Le deflagrazioni si sono verificate nella notte, in tre punti distinti del quartiere. I passanti svegliati dai boati hanno descritto scene di fughe improvvise e luci di smartphone accese per immortalare l’accaduto, mentre gli esercenti del quartiere raccontano di cuffie gettate a terra e di clienti scossi che hanno lasciato i bar in fretta. Non risultano al momento notizie di vittime gravi: le squadre intervenute hanno eseguito rilievi tecnici e repertato residui riconducibili a ordigni artigianali.
I primi accertamenti della polizia scientifica delineano un quadro sempre più ripetitivo: ordigni di piccola potenza piazzati in punti visibili e ad alta frequentazione, scelti per intimidire più che per causare stragi. Nel capitolo delle dinamiche investigative entra però anche il mondo digitale: la pista privilegiata è quella di una escalation alimentata da sfide e video circolati sui social, dove gruppi informali si sfidano a colpi di gesti e messaggi che poi sfociano in atti vandalici e intimidatori sul territorio.
La reazione delle istituzioni locali è scattata nella mattinata: la Questura ha disposto controlli straordinari e più pattuglie sul territorio, in coordinamento con la polizia locale e con i vigili del fuoco per gli interventi di sicurezza. Al Campidoglio e nei Municipi si susseguono riunioni per valutare l’installazione di ulteriori telecamere nelle vie coinvolte e per rafforzare i sistemi di sorveglianza di quartiere, mentre associazioni di commercianti chiedono interventi rapidi per non lasciare il territorio all’intimidazione.

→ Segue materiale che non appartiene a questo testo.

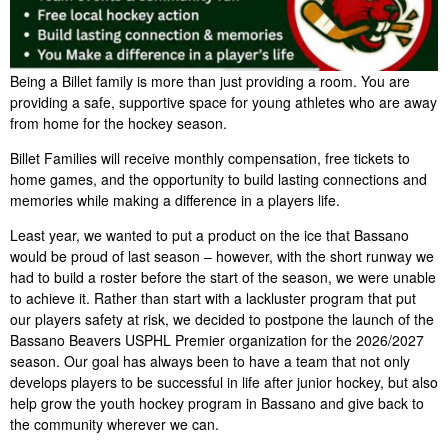
Being a Billet family is more than just providing a room. You are
providing a safe, supportive space for young athletes who are away
from home for the hockey season.
Billet Families will receive monthly compensation, free tickets to
home games, and the opportunity to build lasting connections and
memories while making a difference in a players life.
Least year, we wanted to put a product on the ice that Bassano
would be proud of last season – however, with the short runway we
had to build a roster before the start of the season, we were unable
to achieve it. Rather than start with a lackluster program that put
our players safety at risk, we decided to postpone the launch of the
Bassano Beavers USPHL Premier organization for the 2026/2027
season. Our goal has always been to have a team that not only
develops players to be successful in life after junior hockey, but also
help grow the youth hockey program in Bassano and give back to
the community wherever we can.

Per chi vive o lavora al Casilino il messaggio operativo è chiaro: evitare di avvicinarsi ai luoghi delle esplosioni, segnalare immediatamente al 112 qualsiasi comportamento sospetto e consegnare ai magistrati o agli investigatori eventuali filmati o immagini che possano aiutare le indagini. Sul piano sociale resta il nodo più difficile: una generazione di ragazzini che si fa strumento e palcoscenico di conflitti ereditati dalle cosche, ma con strumenti nuovi e più virali.
La città, tra preoccupazione e richiesta di sicurezza, attende risposte concrete: non solo più controlli, ma progetti di prevenzione che tolgano terreno a chi usa la violenza per farsi vedere.